Urgh, that's even worse. Apps can't simply split queries into blocks of
N vms, because any single VM in that list might have huge number of disks.
So to use this at all reliably you have to query the XML config of every
guest to see what devices are present and then split up the queries into
variable number of VMs :-(
I meant something along the lines of:
This API might transfer lot of data over the connection which needs to
be limited. The limit is currently 32MB with all the headers and the
output format is described here, so one should be able to make a
pretty good assumptions based on the average deployment they have. In
case you get error message saying "RPC: message to big", you need to
limit the number of VMs you are requesting statistics for.
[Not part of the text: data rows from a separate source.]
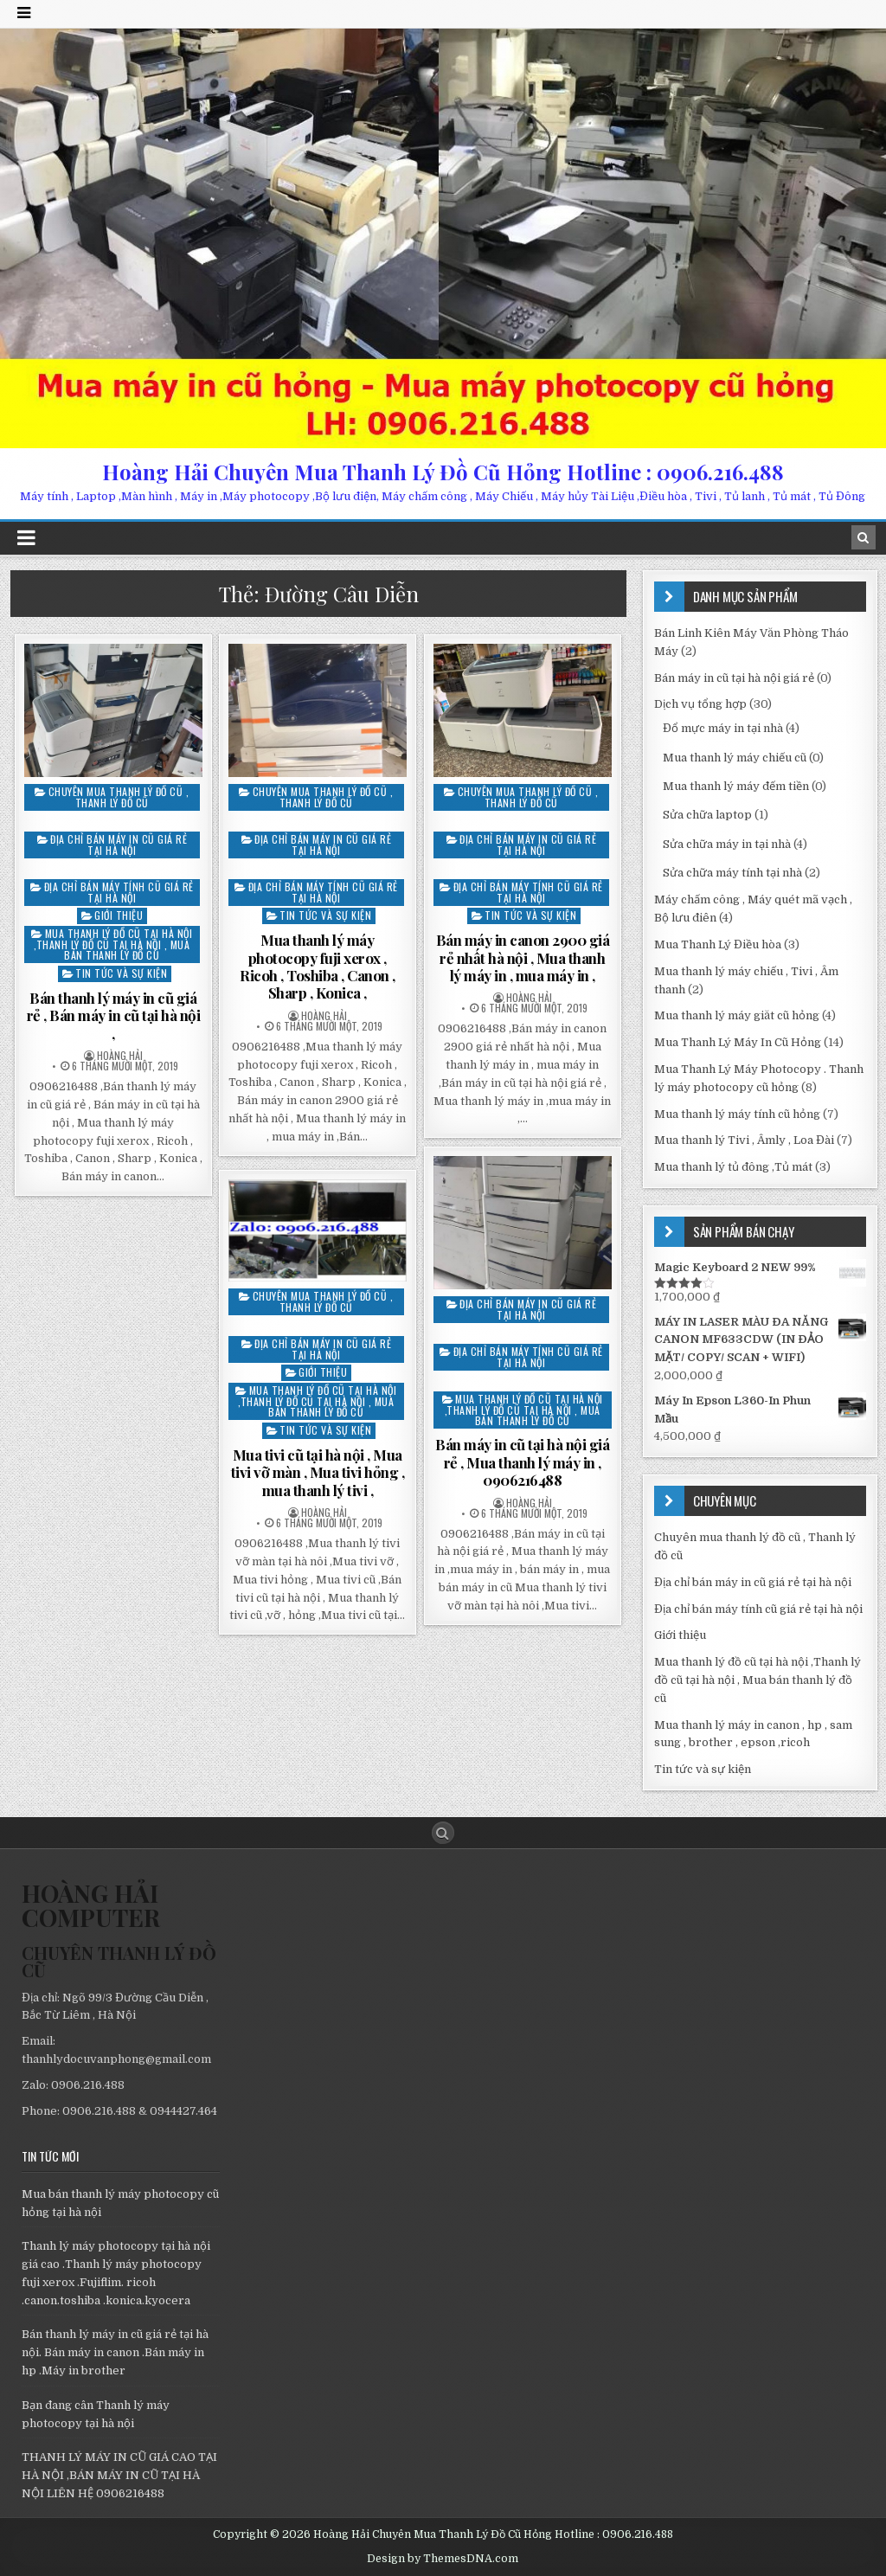  Describe the element at coordinates (744, 1140) in the screenshot. I see `Mua thanh lý Tivi , Âmly , Loa Đài` at that location.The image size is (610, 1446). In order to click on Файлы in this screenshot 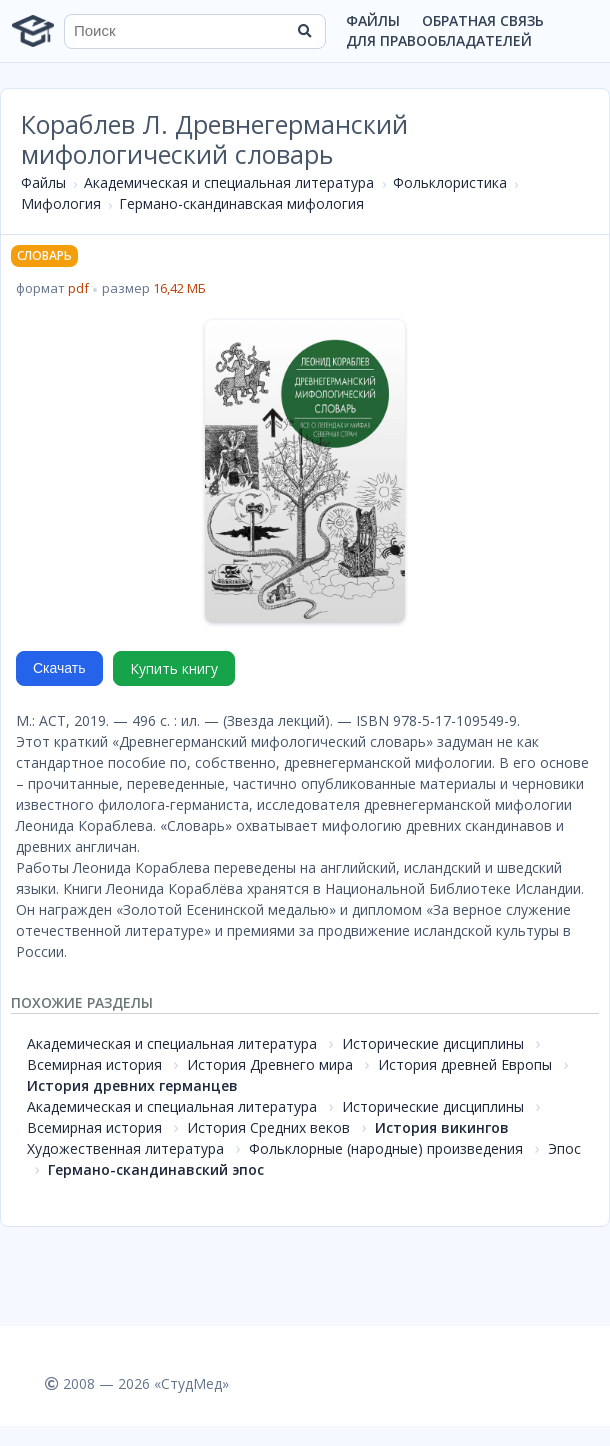, I will do `click(373, 20)`.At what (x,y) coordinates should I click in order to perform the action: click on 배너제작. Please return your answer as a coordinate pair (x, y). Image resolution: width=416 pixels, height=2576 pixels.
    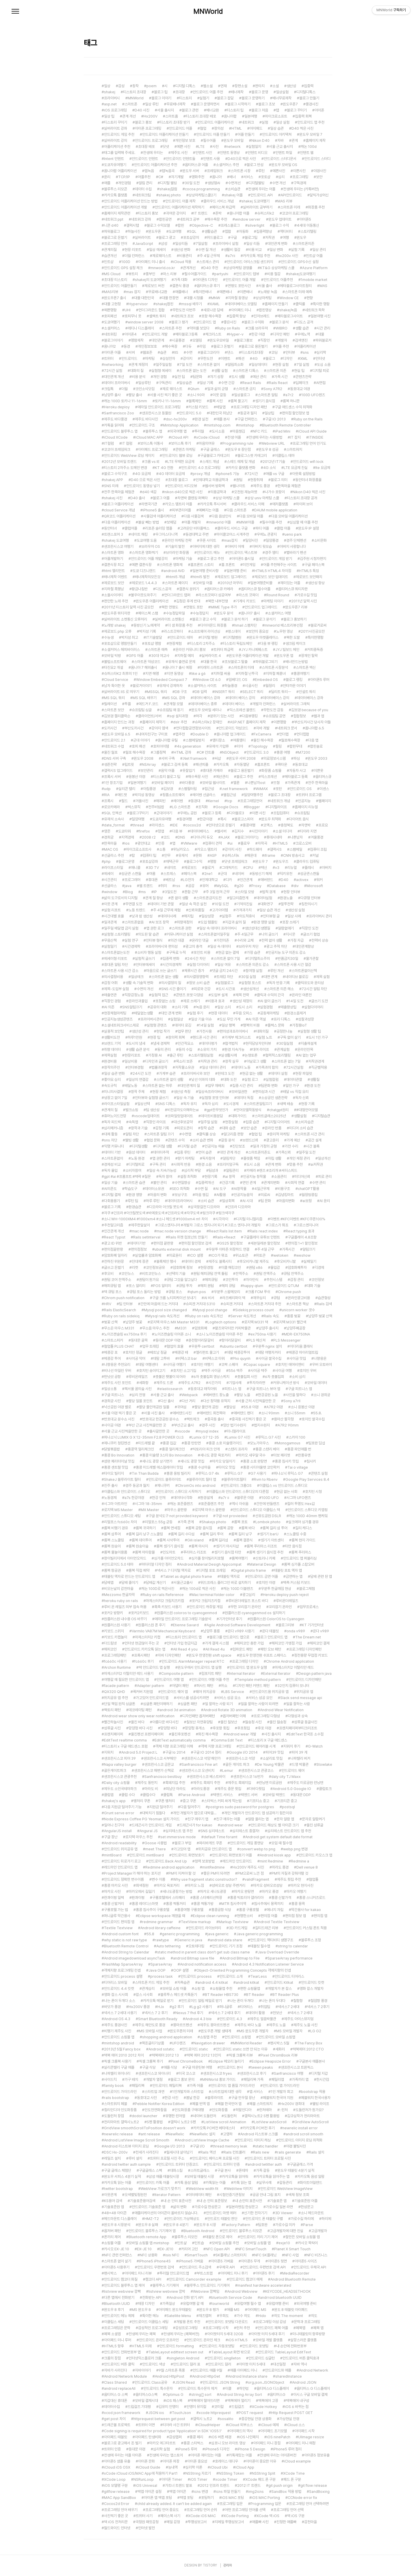
    Looking at the image, I should click on (237, 92).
And then put a limit in the API that returns additional error if more
than 100 VMs are in the list.
This just adds to my feeling that we should consider this API a
failed
experiment
I'm not saying no... But we should be able to do such things, just in a
different way, let's say. The idea with shared memory is nice. Even
remotely the libvirt API could expose it as such and underneath we could
be changing how that update routine works.